El nacionalismo populista



Prudencio Bustos Argañarás (Historiador)

Para el populismo entronizado en la Argentina desde hace más de medio siglo, los causantes de la decadencia en que nos hemos precipitado no somos nosotros, sino perversos y envidiosos sujetos de otras naciones, empecinados en destruirnos. Según esa visión paranoica, el mundo desarrollado –que hoy nos ignora, cansado de nuestros permanentes disparates– se ha confabulado para frustrar el futuro de grandeza al que estamos predestinados.

Consecuentes con tal convicción, nuestros sabios y prudentes gobernantes impulsan medidas destinadas a combatir esa conjura. La última es el proyecto de ley enviado por el Poder Ejecutivo al Congreso, que dispone la prohibición de comprar tierras por parte de extranjeros, más allá de ciertos límites en cuanto a la superficie.

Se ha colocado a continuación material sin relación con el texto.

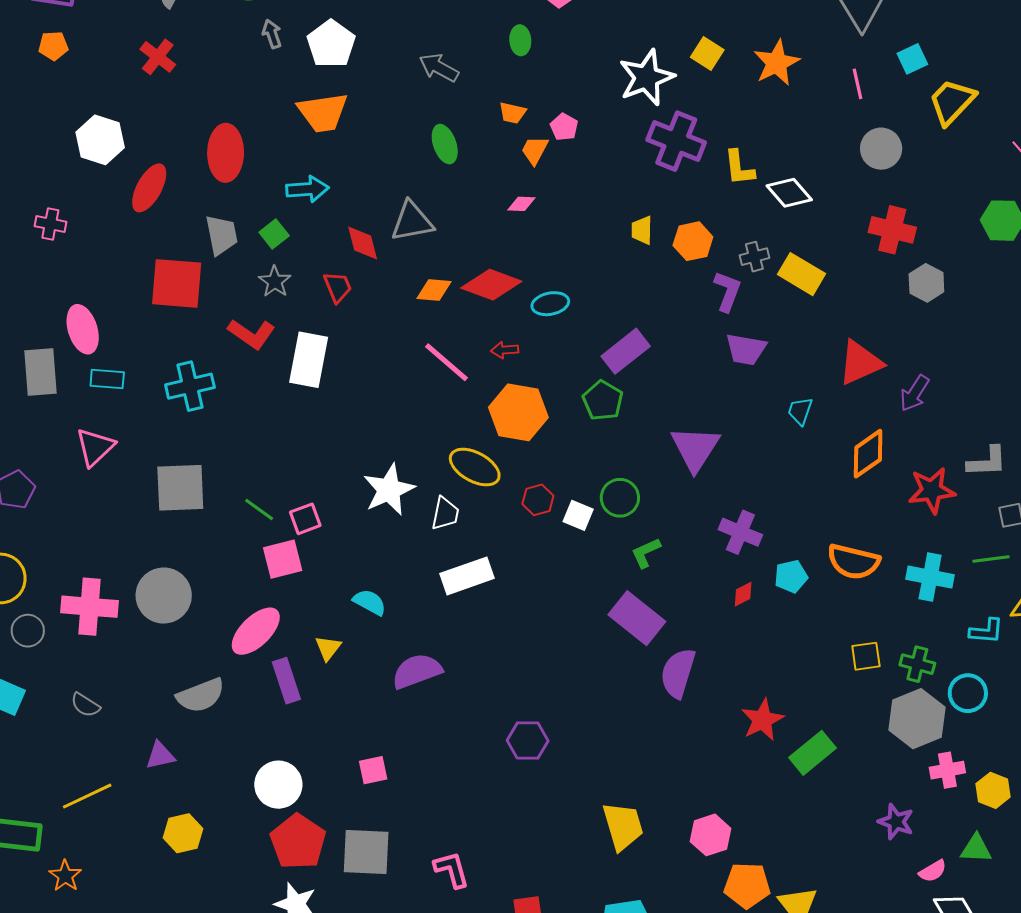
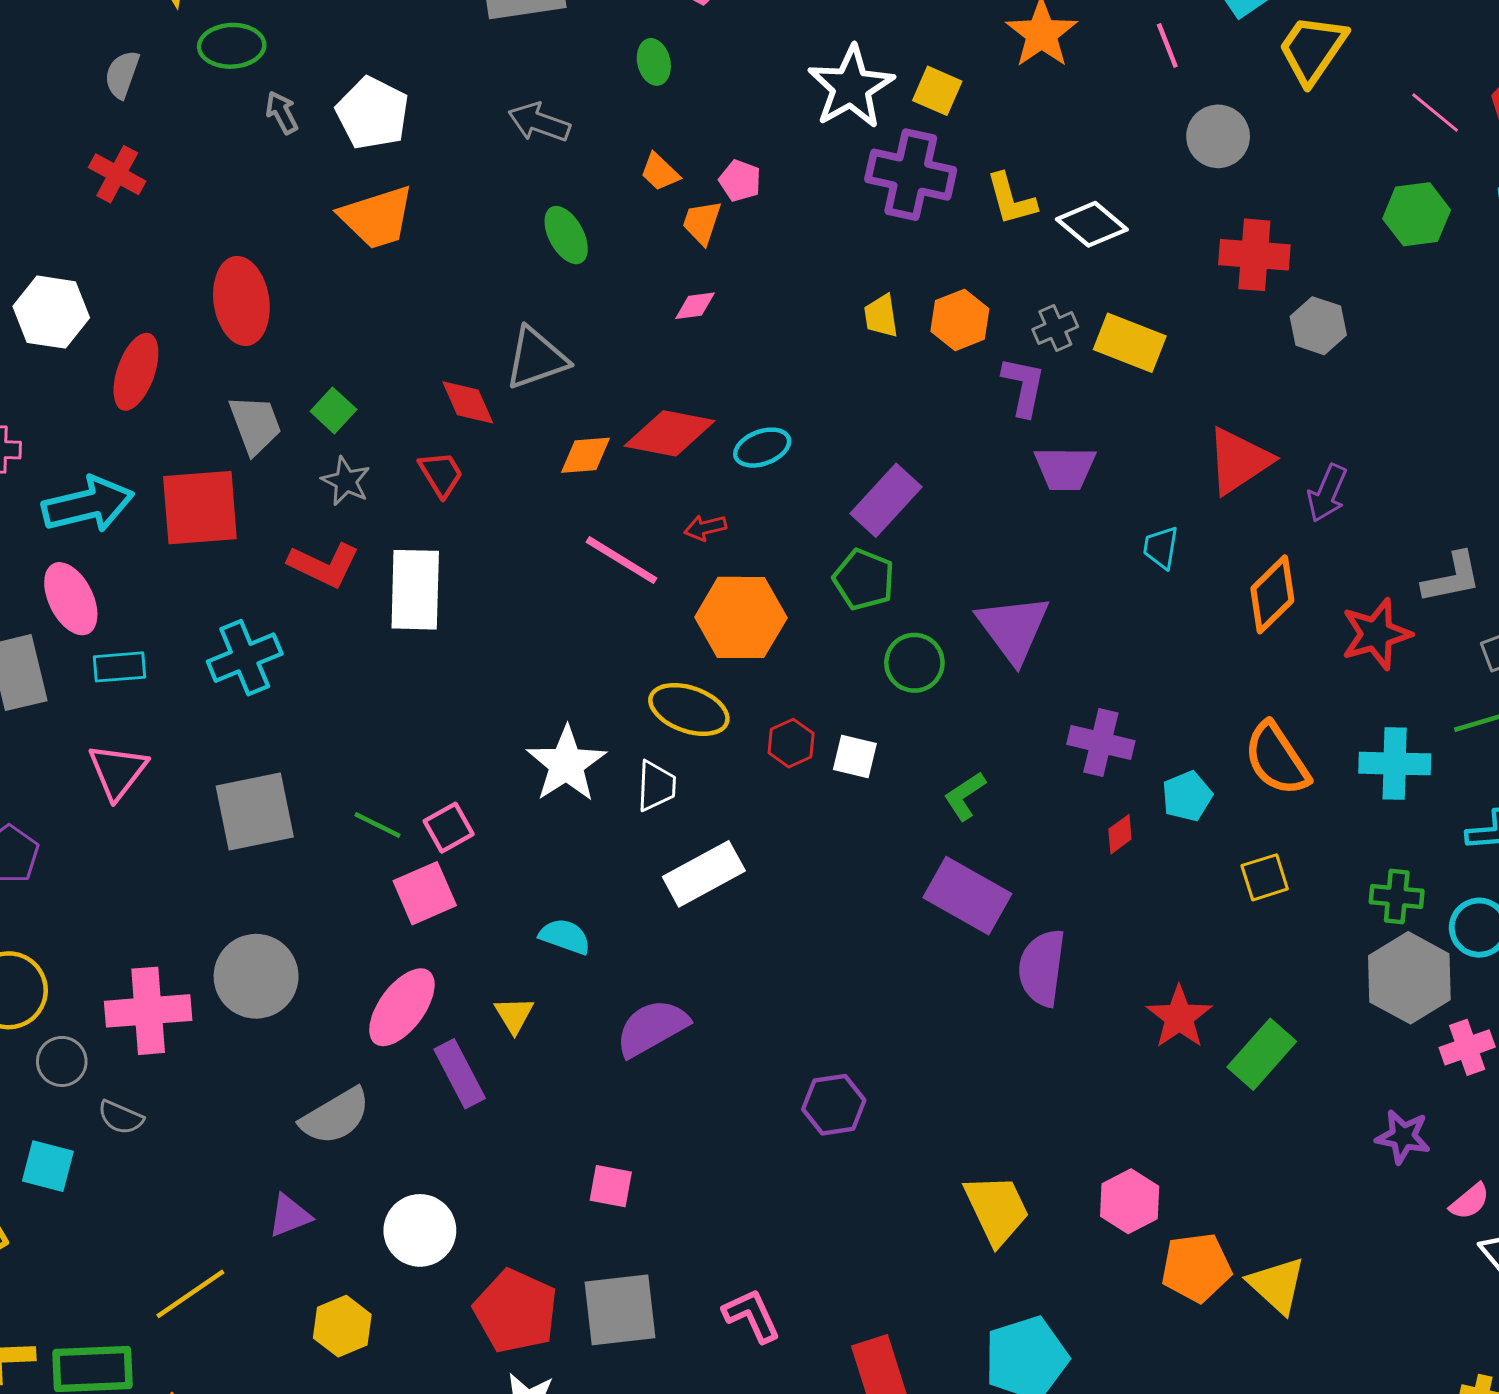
yellow square: (707, 53) -> (937, 91), moved
orange trapezoid: (512, 113) -> (660, 172), turned 40
cyan arrow: (307, 189) -> (88, 505), moved, size x1.4
green circle: (620, 498) -> (914, 663), moved
orange semicircle: (853, 562) -> (1277, 759), turned 52
yellow square: (866, 656) -> (1265, 877), moved
gray semicircle: (85, 705) -> (121, 1117), moved
pink square: (373, 770) -> (611, 1186), turned 32
white circle: (278, 785) -> (420, 1230), moved

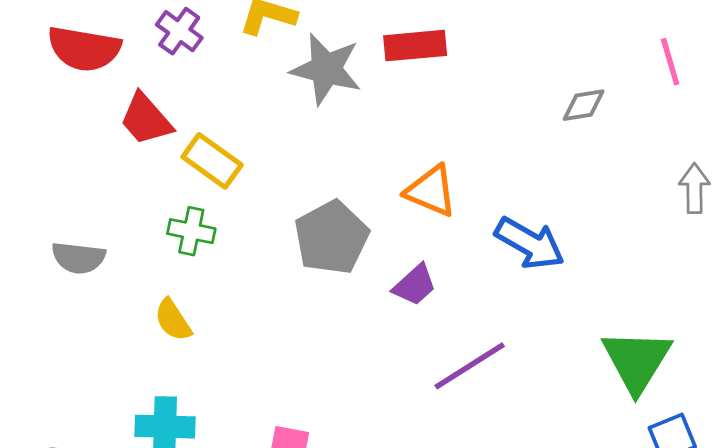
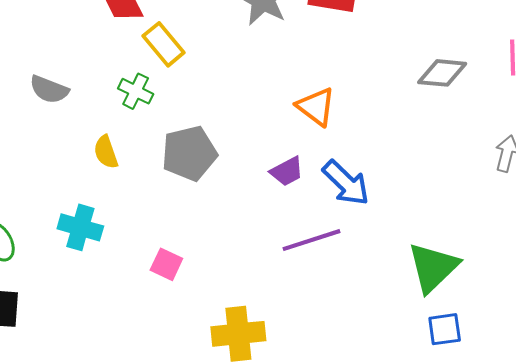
gray diamond: (584, 105) -> (442, 73), size x1.4
gray pentagon: (331, 238) -> (189, 153), moved
blue arrow: (530, 243) -> (346, 183), moved

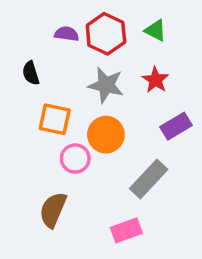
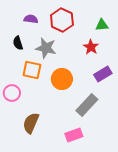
green triangle: (155, 30) -> (102, 25), moved, turned -32
purple semicircle: (67, 34) -> (31, 19), moved
gray star: (106, 85) -> (46, 48), moved
pink circle: (75, 159) -> (12, 93), moved

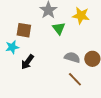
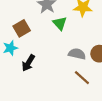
brown square: (24, 30) -> (22, 28), turned -35

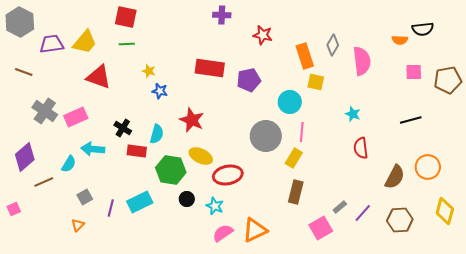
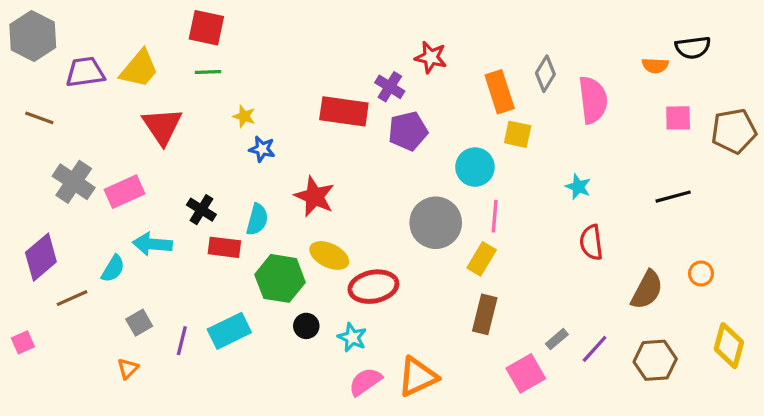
purple cross: (222, 15) -> (390, 87), moved, turned 30
red triangle: (99, 77) -> (162, 126), turned 36
orange circle: (428, 167) -> (701, 274), size x0.6

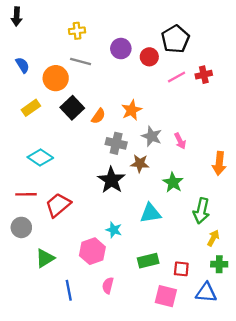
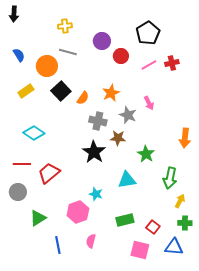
red circle: (149, 57) -> (121, 56), moved
pink arrow: (180, 141) -> (149, 103), moved
red square: (181, 269) -> (153, 227), turned 32

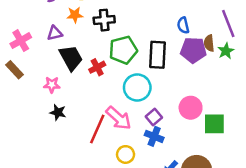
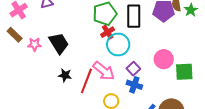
black trapezoid: (71, 58) -> (59, 43), moved
red cross: (97, 67) -> (108, 32), moved
pink star: (52, 85) -> (35, 44), moved
black star: (58, 112) -> (65, 75), moved

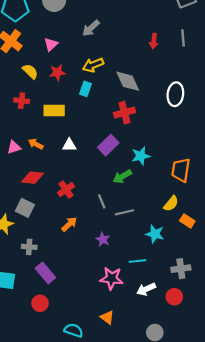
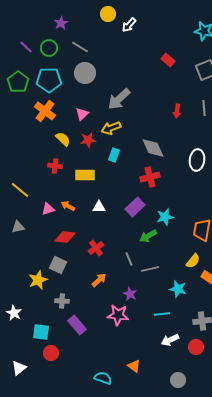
gray arrow: (91, 28) -> (119, 99), size x1.4
yellow arrow: (93, 65) -> (111, 128), moved
pink star: (112, 278) -> (118, 315), moved
red circle: (40, 303) -> (51, 353), moved

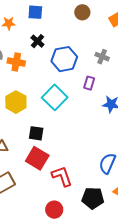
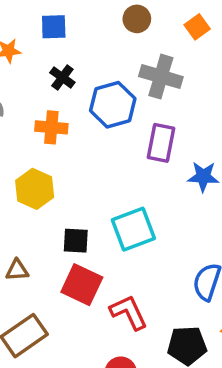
gray cross: (102, 57) -> (161, 77), moved, size x1.6
orange cross: (16, 62) -> (51, 127), moved
purple rectangle: (89, 83) -> (161, 143), size x1.5
cyan square: (55, 97) -> (133, 229), moved, turned 30

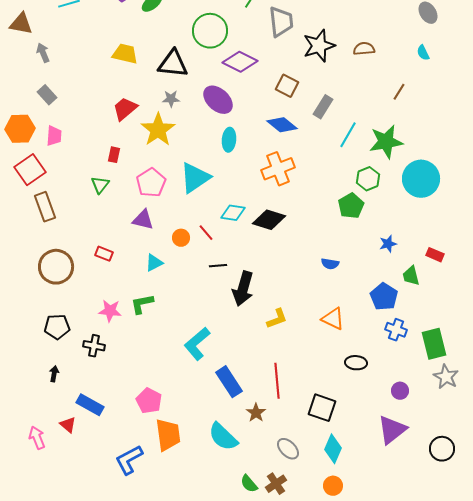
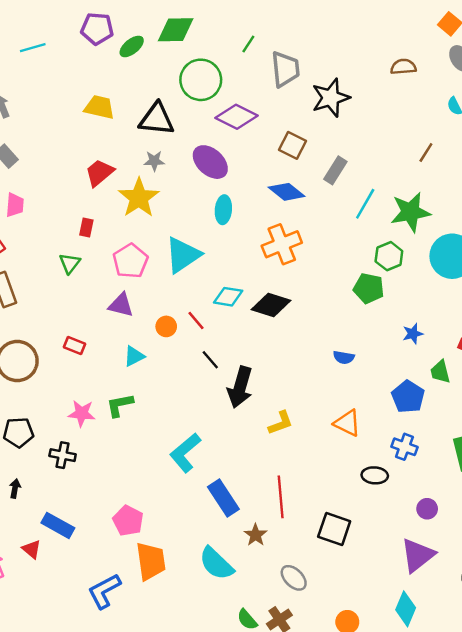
brown semicircle: (364, 49) -> (403, 67), moved
green pentagon: (351, 206) -> (369, 288), turned -30
black line: (218, 266) -> (210, 360), turned 54
blue cross: (396, 330) -> (404, 447), moved
cyan diamond: (333, 449) -> (406, 609), moved

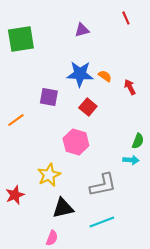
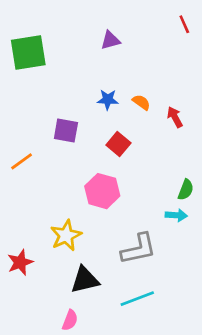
red line: (126, 18) -> (184, 24), moved
blue star: (80, 74) -> (108, 100), size x0.6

La primera pregunta que surge ante tan extravagante propuesta es cuál es el presunto daño que nos causa el hecho de que la titularidad dominial de esos bienes esté en manos de personas que no son argentinas. ¿Temen acaso que se lleven la tierra a otra parte? ¿O que los gobiernos de los países a que pertenecen nos despojen de ellas y las anexen a sus territorios?

Por otra parte, si por un lado se proclama la necesidad de impulsar inversiones de capital para llevar adelante emprendimientos productivos, ¿no resulta contradictorio que por el otro, se les ponga freno? Adrián Simioni planteó, en un artículo aparecido en este diario, si no resulta conveniente que capitales venidos de afuera (los de adentro han demostrado no tener interés) realicen inversiones que tornen productivas los millones de hectáreas de la cuenca del río Limay, por ejemplo, hoy desaprovechados en momentos en que el mundo sostiene una demanda de alimentos en constante crecimiento.

Recursos estratégicos. Argüirán algunos, quizá, que ciertas regiones de nuestro país contienen recursos de valor estratégico o constituyen reservorios de alto interés ambiental o de potencial peligrosidad, por lo que no deben estar en manos foráneas.

Lo primero que pienso ante este argumento es que, si esa fuera la razón que impulsa la medida de marras, sería necesario establecer antes, con precisión, cuáles son esas áreas.

Por otra parte, ¿qué motivos puede haber para pensar que un nativo va a ser más cuidadoso que un extranjero en el cuidado de esos importantes bienes?

No somos precisamente los argentinos los campeones universales del ambientalismo y del cuidado de los recursos estratégicos. En todo caso, es el Estado el que debe sancionar leyes que los protejan y regulen su uso y el que, además, debe hacerlas cumplir sin importar si el propietario es mendocino, barcelonés o londinense. Y eso es, precisamente, lo que no hace, lo que se prueba con el simple ejemplo de la Ley de Glaciares.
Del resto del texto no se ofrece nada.